● Required action
Set down each record exactly. Omit the pictures.
☆ ☆ ☆
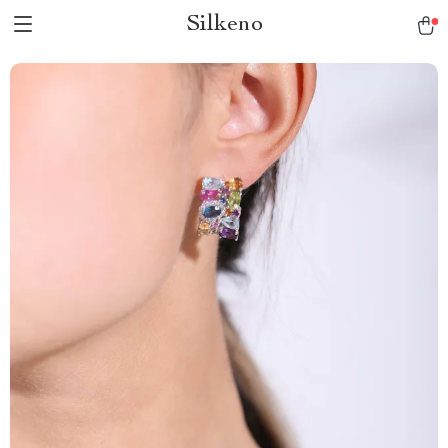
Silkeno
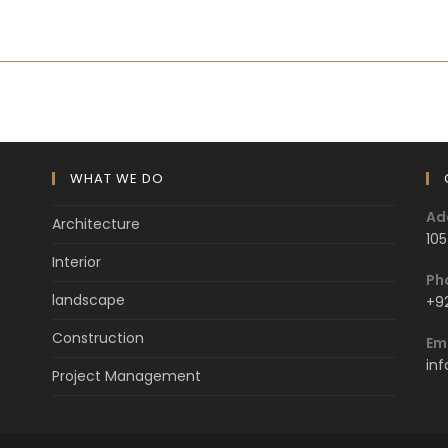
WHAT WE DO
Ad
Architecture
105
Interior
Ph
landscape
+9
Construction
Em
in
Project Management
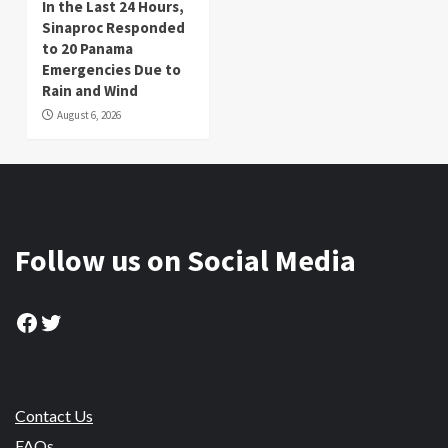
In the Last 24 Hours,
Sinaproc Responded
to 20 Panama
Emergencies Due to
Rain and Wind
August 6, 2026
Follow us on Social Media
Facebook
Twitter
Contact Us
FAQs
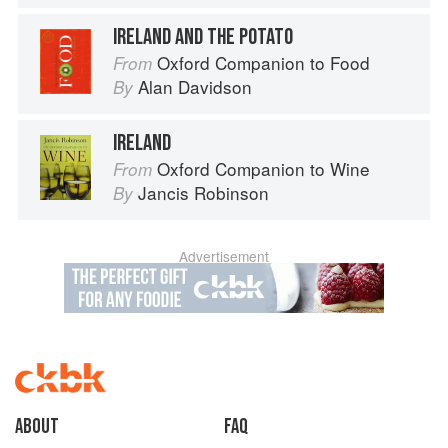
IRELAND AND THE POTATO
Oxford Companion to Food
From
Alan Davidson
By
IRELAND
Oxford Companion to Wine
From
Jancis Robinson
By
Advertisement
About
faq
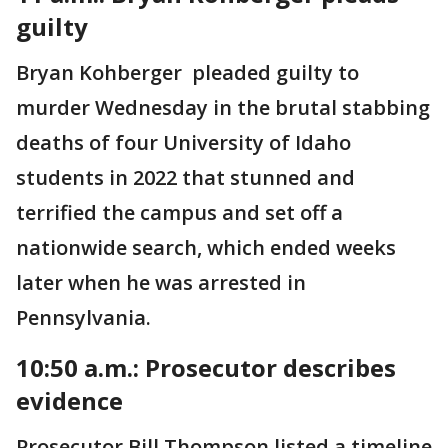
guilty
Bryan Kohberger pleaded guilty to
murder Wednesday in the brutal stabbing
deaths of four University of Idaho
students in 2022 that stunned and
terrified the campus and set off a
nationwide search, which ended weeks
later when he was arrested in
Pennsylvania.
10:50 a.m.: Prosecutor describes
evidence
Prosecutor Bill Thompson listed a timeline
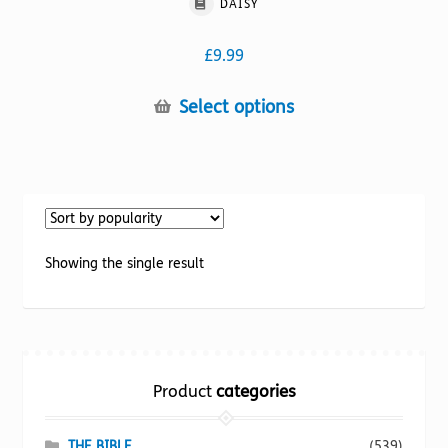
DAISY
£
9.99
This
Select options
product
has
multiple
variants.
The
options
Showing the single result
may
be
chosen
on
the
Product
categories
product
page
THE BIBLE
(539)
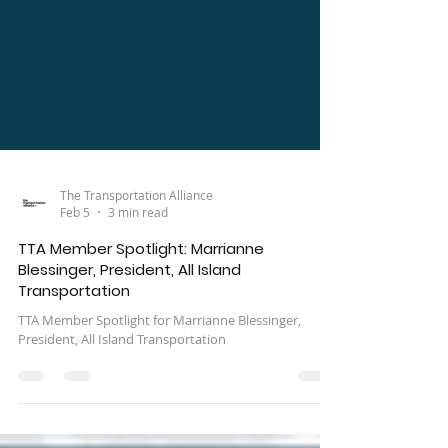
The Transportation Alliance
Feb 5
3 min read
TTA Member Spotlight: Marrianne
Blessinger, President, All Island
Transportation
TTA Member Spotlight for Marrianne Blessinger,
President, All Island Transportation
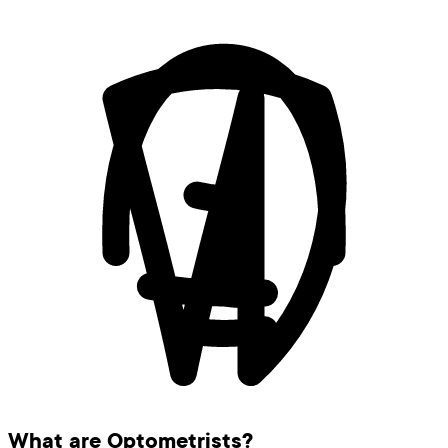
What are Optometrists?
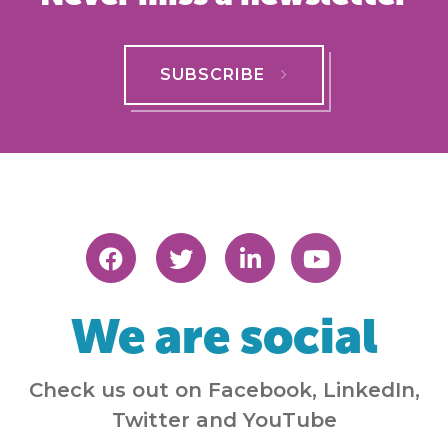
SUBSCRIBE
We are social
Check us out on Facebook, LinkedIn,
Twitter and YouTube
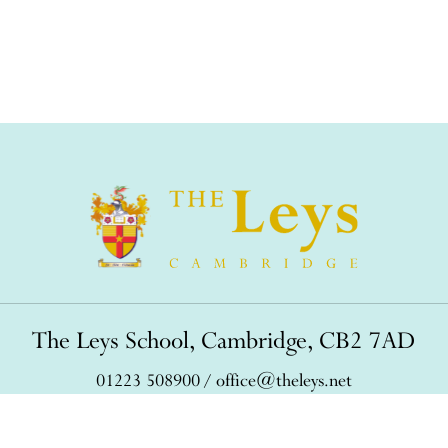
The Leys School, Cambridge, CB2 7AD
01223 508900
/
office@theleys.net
☆ ☆ ☆
● Completed exercise
Silkeno
WHAT WE DO
Ad
Architecture
105
Interior
Ph
landscape
+9
Construction
Em
in
Project Management
In the Last 24 Hours,
Sinaproc Responded
to 20 Panama
Emergencies Due to
Rain and Wind
August 6, 2026
Follow us on Social Media
Facebook
Twitter
Contact Us
FAQs
IRELAND AND THE POTATO
Oxford Companion to Food
From
Alan Davidson
By
IRELAND
Oxford Companion to Wine
From
Jancis Robinson
By
Advertisement
About
faq
guilty
Bryan Kohberger pleaded guilty to
murder Wednesday in the brutal stabbing
deaths of four University of Idaho
students in 2022 that stunned and
terrified the campus and set off a
nationwide search, which ended weeks
later when he was arrested in
Pennsylvania.
10:50 a.m.: Prosecutor describes
evidence
Prosecutor Bill Thompson listed a timeline
DAISY
£
9.99
This
Select options
product
has
multiple
variants.
The
options
Showing the single result
may
be
chosen
on
the
Product
categories
product
page
THE BIBLE
(539)
The Transportation Alliance
Feb 5
3 min read
TTA Member Spotlight: Marrianne
Blessinger, President, All Island
Transportation
TTA Member Spotlight for Marrianne Blessinger,
President, All Island Transportation
What are Optometrists?
SUBSCRIBE
We are social
Check us out on Facebook, LinkedIn,
Twitter and YouTube
The Leys School, Cambridge, CB2 7AD
01223 508900
/
office@theleys.net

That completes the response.